**Problem requirements:** Repeat only the stretch of lines below that runs from the line with "Disponível por encomenda" through the line with "PRODUTOS RELACIONADOS", unaltered.

Saved data entries:
>>>>
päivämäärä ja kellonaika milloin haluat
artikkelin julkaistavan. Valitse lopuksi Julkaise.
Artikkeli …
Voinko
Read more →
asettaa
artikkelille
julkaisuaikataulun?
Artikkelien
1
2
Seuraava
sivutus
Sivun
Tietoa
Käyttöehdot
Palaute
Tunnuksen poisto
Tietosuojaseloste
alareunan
<<<<
>>>>
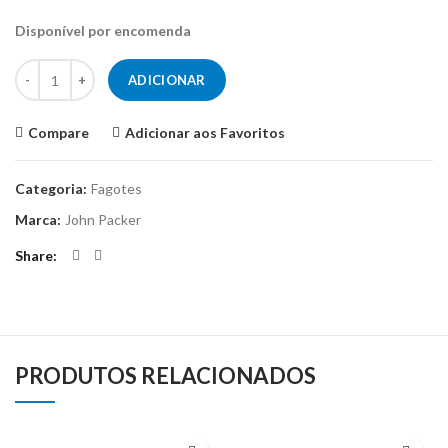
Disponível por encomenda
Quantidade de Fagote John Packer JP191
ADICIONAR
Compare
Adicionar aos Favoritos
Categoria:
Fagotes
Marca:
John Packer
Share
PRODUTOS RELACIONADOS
<<<<
**Result of the task:**
Disponível por encomenda
Quantidade de Fagote John Packer JP191
ADICIONAR
Compare
Adicionar aos Favoritos
Categoria:
Fagotes
Marca:
John Packer
Share
PRODUTOS RELACIONADOS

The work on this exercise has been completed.